Kate wrote: "I don't mind going to the big airy chains like B&N (Burlington's is best closest to me), but I love a cute little bookstore. My favorite of all time, Derby Street Books in Salem, is closing!"I'll believe it when I see it; it has been "closing" for over a decade. On the other hand, most of my favorite bookstores are indeed dead and gone. In fact I see that someone else has pointed out that it is not closing. I'd second Trident on Newbury, Cornerstone in Salem, and the Beverly Farms book shop. Banbury Cross, in Wenham, sells only children's books and the owner has wonderful taste.
But my favorite, hands down, is way out in Montague, MA: The Book Mill: a rambling old mill building filled with secondhand books; it is in the middle of nowhere (the store's motto is "Books you don't need, in a place you can't find.), but it is a spectacularly beautiful nowhere, and it shares the space with a café/wine bar and what is supposed to be an excellent restaurant. Destination Browsing.

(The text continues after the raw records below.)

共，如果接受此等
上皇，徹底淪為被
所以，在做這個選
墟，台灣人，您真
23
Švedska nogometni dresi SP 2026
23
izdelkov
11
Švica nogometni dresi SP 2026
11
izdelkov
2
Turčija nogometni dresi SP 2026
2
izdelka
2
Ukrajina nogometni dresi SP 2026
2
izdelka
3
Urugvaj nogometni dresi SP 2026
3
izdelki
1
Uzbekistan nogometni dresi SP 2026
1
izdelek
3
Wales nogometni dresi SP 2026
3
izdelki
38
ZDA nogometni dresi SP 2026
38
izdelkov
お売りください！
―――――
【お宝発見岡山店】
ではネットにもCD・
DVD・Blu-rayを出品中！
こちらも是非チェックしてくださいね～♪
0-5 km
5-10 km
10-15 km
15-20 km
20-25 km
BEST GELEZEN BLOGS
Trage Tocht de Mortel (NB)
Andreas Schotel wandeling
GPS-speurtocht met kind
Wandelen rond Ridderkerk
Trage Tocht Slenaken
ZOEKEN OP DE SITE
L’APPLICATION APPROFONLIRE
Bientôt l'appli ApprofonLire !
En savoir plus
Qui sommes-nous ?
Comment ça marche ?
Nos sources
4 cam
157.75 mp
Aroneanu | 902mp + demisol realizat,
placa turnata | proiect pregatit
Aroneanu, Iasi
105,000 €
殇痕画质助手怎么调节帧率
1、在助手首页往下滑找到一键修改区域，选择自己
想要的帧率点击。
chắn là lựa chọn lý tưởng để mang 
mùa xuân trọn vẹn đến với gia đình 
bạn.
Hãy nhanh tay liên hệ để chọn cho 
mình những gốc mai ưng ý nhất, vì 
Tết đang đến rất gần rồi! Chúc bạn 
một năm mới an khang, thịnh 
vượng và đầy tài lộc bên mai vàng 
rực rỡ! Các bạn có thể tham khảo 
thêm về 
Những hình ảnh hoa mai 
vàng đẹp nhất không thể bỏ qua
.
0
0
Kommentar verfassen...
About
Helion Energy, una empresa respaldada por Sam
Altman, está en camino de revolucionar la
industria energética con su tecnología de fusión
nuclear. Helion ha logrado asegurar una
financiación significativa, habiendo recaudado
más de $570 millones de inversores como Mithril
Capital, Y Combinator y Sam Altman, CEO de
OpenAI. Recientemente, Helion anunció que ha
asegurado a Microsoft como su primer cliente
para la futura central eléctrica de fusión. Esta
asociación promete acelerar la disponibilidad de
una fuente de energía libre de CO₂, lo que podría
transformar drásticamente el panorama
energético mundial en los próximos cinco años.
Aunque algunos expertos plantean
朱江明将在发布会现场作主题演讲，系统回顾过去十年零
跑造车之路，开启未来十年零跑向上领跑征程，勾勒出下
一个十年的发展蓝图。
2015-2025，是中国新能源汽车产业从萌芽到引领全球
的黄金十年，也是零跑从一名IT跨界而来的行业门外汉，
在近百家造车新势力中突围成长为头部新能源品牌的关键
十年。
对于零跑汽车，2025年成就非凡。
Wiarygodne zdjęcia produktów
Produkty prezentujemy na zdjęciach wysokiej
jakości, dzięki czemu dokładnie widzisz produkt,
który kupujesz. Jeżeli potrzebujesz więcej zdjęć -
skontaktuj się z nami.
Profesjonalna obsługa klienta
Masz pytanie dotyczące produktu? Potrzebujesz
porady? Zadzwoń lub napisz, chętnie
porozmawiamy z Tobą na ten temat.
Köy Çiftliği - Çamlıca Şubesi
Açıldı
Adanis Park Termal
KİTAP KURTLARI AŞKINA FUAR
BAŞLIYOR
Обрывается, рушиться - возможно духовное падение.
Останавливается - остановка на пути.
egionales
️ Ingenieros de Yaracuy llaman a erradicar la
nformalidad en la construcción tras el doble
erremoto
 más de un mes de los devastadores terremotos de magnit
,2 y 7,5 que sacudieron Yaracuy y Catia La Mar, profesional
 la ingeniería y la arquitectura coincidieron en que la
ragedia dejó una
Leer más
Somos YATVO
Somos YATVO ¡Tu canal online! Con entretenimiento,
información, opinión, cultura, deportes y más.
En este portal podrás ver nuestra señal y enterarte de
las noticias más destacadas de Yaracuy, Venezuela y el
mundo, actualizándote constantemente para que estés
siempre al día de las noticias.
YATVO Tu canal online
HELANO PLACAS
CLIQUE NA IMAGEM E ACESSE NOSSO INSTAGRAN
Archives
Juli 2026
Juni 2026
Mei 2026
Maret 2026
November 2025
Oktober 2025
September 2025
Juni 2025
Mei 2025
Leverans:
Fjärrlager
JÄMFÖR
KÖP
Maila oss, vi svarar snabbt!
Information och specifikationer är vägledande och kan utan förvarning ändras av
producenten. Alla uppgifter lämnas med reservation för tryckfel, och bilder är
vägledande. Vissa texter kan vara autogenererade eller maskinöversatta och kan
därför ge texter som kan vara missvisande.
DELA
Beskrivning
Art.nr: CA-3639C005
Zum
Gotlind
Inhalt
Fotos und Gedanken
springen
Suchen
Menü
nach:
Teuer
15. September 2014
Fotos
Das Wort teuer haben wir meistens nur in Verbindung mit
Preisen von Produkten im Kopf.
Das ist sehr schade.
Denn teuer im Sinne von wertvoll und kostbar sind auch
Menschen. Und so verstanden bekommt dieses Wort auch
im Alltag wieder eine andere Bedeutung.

I have often mused (as a literary man) about the fact that men are as casually excluded from Book Clubs as they are from, say, women's restrooms. It seems to be something that is taken absolutely and completely for granted. As a father, I have happily and comfortably been invited to join so-called "mommy's groups" but I have never ever heard of a man in a book club. I don't mind. But it strikes me as odd, since it isn't as if men don't read, although (on the whole) men probably do read less.